Context & Objectives

The client, Australia’s second-largest retail and fashion brand, was facing a growing challenge: their analytics ecosystem had become fragmented and difficult to manage. Data was flowing in from a wide variety of sources on-premises POS systems, ERP databases, eCommerce platforms, inventory catalogs, and customer support systems. Each source had its own structure, data quality issues, and refresh cadence. As a result, teams often struggled with inconsistent reporting, delayed insights, and duplicated efforts. Partner reporting was particularly cumbersome, relying heavily on manual extracts and spreadsheets, which increased the risk of errors and slowed decision-making.

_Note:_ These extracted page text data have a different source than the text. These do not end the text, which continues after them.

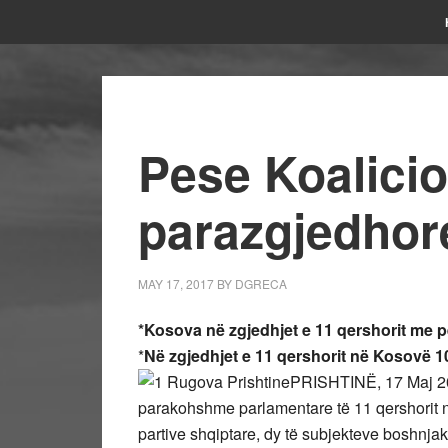
Pese Koalici
parazgjedhor
MAY 17, 2017
BY
DGRECA
*Kosova në zgjedhjet e 11 qershorit me p
*
Në zgjedhjet e 11 qershorit në Kosovë 
PRISHTINË, 17 Maj 20
parakohshme parlamentare të 11 qershorit n
partive shqiptare, dy të subjekteve boshnjake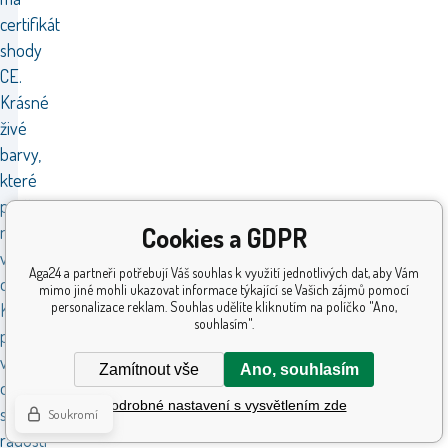
certifikát
shody
CE.
Krásné
živé
barvy,
které
potěší
Cookies a GDPR
nejen
vaše
Aga24 a partneři potřebují Váš souhlas k využití jednotlivých dat, aby Vám
dítě.
mimo jiné mohli ukazovat informace týkající se Vašich zájmů pomocí
personalizace reklam. Souhlas udělíte kliknutím na políčko "Ano,
Koloběžka
souhlasím".
přinese
vašemu
Zamítnout vše
Ano, souhlasím
dítěti
Podrobné nastavení s vysvětlením zde
spoustu
Soukromí
radosti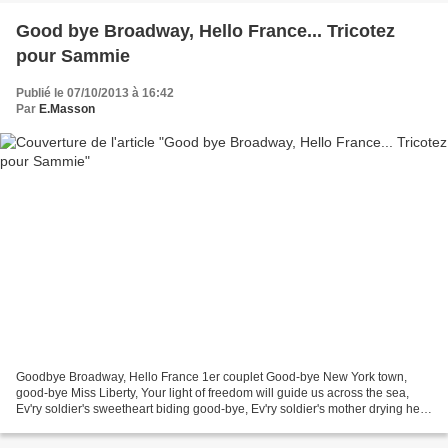
Good bye Broadway, Hello France... Tricotez
pour Sammie
Publié le 07/10/2013 à 16:42
Par
E.Masson
Goodbye Broadway, Hello France 1er couplet Good-bye New York town,
good-bye Miss Liberty, Your light of freedom will guide us across the sea,
Ev'ry soldier's sweetheart biding good-bye, Ev'ry soldier's mother drying her
eye. Cheer up we'll soon be there,...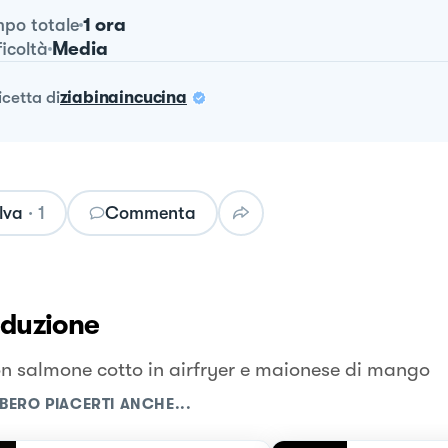
1 ora
po totale
Media
ficoltà
ricetta
di
ziabinaincucina
lva
·
1
Commenta
oduzione
n salmone cotto in airfryer e maionese di mango
BERO PIACERTI ANCHE...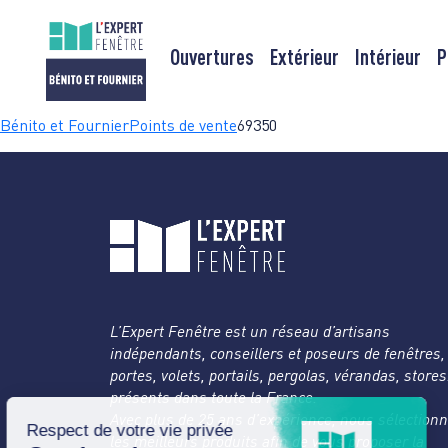
Ouvertures
Extérieur
Intérieur
P
Passer
Bénito et Fournier
Points de vente
69350
au
contenu
L’Expert Fenêtre est un réseau d’artisans
indépendants, conseillers et poseurs de fenêtres,
portes, volets, portails, pergolas, vérandas, store
présents dans toute la France.
Avec plus de 25 ans d’expérience, nous sélection
les meilleurs produits afin de vous proposer la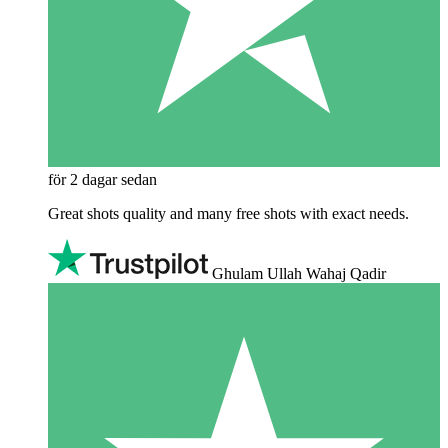
för 2 dagar sedan
Great shots quality and many free shots with exact needs.
Ghulam Ullah Wahaj Qadir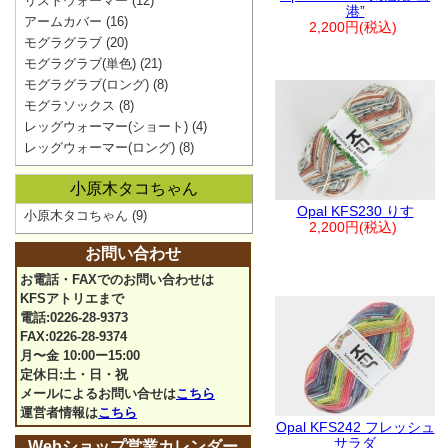
リストウォーマー
(12)
港”
アームカバー
(16)
2,200円(税込)
モグラグラブ
(20)
モグラグラブ(単色)
(21)
モグラグラブ(ロング)
(8)
モグラソックス
(8)
レッグウォーマー(ショート)
(4)
レッグウォーマー(ロング)
(8)
小原木タコちゃん
Opal KFS230 りす
小原木タコちゃん
(9)
2,200円(税込)
お問い合わせ
お電話・FAXでのお問い合わせは
KFSアトリエまで
電話:0226-28-9373
FAX:0226-28-9374
月〜金 10:00ー15:00
定休日:土・日・祝
メールによるお問い合せは
こちら
運営者情報は
こちら
Opal KFS242 フレッシュ
サラダ
Webショップ営業カレンダー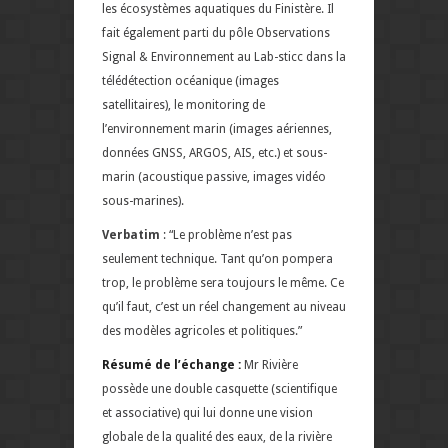
les écosystèmes aquatiques du Finistère. Il
fait également parti du pôle Observations
Signal & Environnement au Lab-sticc dans la
télédétection océanique (images
satellitaires), le monitoring de
l’environnement marin (images aériennes,
données GNSS, ARGOS, AIS, etc.) et sous-
marin (acoustique passive, images vidéo
sous-marines).
Verbatim
: “Le problème n’est pas
seulement technique. Tant qu’on pompera
trop, le problème sera toujours le même. Ce
qu’il faut, c’est un réel changement au niveau
des modèles agricoles et politiques.”
Résumé de l’échange :
Mr Rivière
possède une double casquette (scientifique
et associative) qui lui donne une vision
globale de la qualité des eaux, de la rivière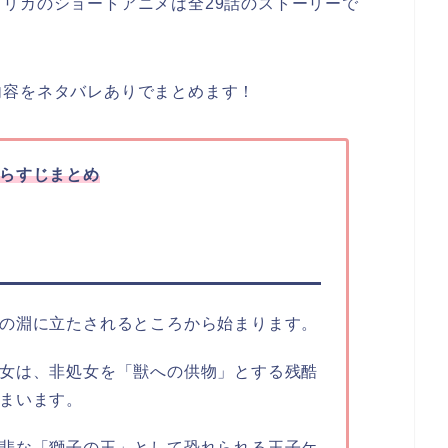
リカのショートアニメは全29話のストーリーで
内容をネタバレありでまとめます！
らすじまとめ
の淵に立たされるところから始まります。
女は、非処女を「獣への供物」とする残酷
まいます。
悲な「獅子の王」として恐れられる王子ケ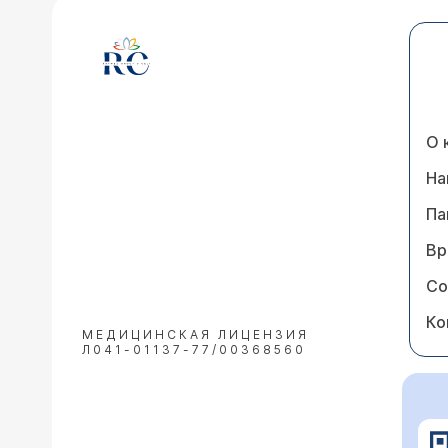
О 
На
Па
Вр
Со
Ко
МЕДИЦИНСКАЯ ЛИЦЕНЗИЯ
Л041-01137-77/00368560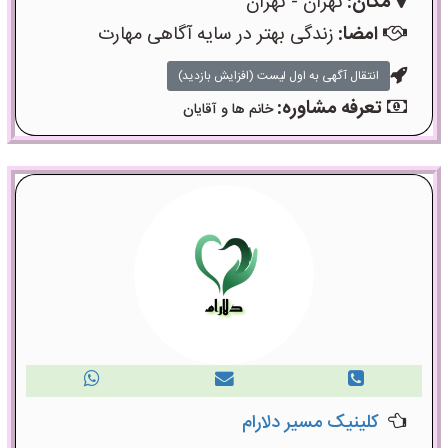
مکان:
تهران - تهران
امضا:
زندگی بهتر در سایه آگاهی مهارت
انتقال آگهی به اول لیست (افزایش بازدید)
تعرفه مشاوره:
خانم ها و آقایان
کلینیک مسیر دلارام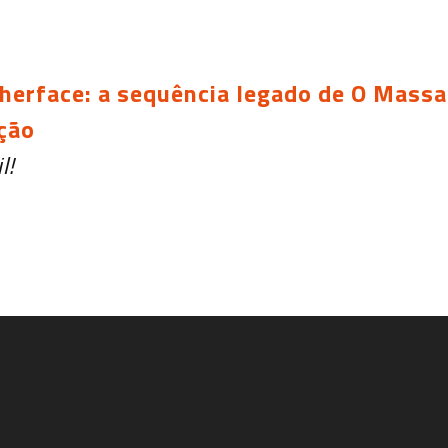
erface: a sequência legado de O Massac
ção
l!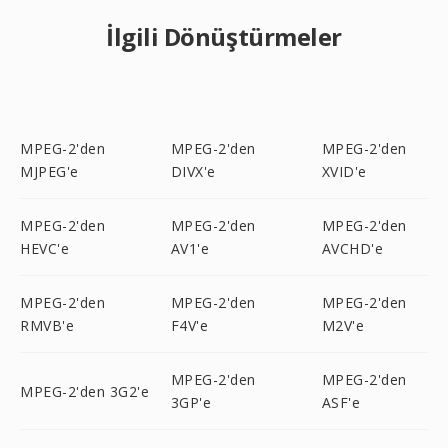
İlgili Dönüştürmeler
MPEG-2'den
MPEG-2'den
MPEG-2'den
MJPEG'e
DIVX'e
XVID'e
MPEG-2'den
MPEG-2'den
MPEG-2'den
HEVC'e
AV1'e
AVCHD'e
MPEG-2'den
MPEG-2'den
MPEG-2'den
RMVB'e
F4V'e
M2V'e
MPEG-2'den
MPEG-2'den
MPEG-2'den 3G2'e
3GP'e
ASF'e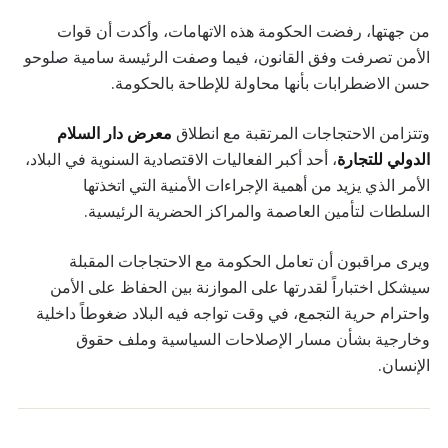
من جهتها، رفضت الحكومة هذه الاتهامات، وأكدت أن قوات
الأمن تصرفت وفق القانون، فيما وصفت الرئيسة سامية صلوحو
حسن الاضطرابات بأنها محاولة للإطاحة بالحكومة.
وتتزامن الاحتجاجات المرتقبة مع انطلاق
معرض دار السلام
الدولي للتجارة
، أحد أكبر الفعاليات الاقتصادية السنوية في البلاد،
الأمر الذي يزيد من أهمية الإجراءات الأمنية التي اتخذتها
السلطات لتأمين العاصمة والمراكز الحضرية الرئيسية.
ويرى مراقبون أن تعامل الحكومة مع الاحتجاجات المقبلة
سيشكل اختباراً لقدرتها على الموازنة بين الحفاظ على الأمن
واحترام حرية التجمع، في وقت تواجه فيه البلاد ضغوطاً داخلية
وخارجية بشأن مسار الإصلاحات السياسية وملف حقوق
الإنسان.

Our mission was to transform this fragmented landscape into a modern, reliable, and governed analytics platform on Azure. We aimed to build an ingestion framework that could handle both batch and streaming sources efficiently, while ensuring data quality and governance through Databricks and Unity Catalog. The solution needed to follow repeatable patterns so that new data sources could be integrated quickly, without creating additional complexity.

Project Goals

Stand up ADF-orchestrated ingestion (batch + streams) into Databricks and Unity Catalog
The goal was to build automated pipelines capable of ingesting data from both batch and streaming sources. Event Hub and Kafka streams were to be integrated for real-time feeds, while ADF scheduling and retries would ensure reliable ingestion. All data needed to land in Databricks with governance enforced through Unity Catalog.

Establish medallion patterns and reusable templates
We aimed to implement the medallion architecture (Bronze, Silver, Gold) to improve consistency and reduce repetitive engineering work. Reusable templates for common retail entities such as products, stores, inventory, orders, and customers were targeted, enabling faster onboarding of new sources with standardized transformations and logging.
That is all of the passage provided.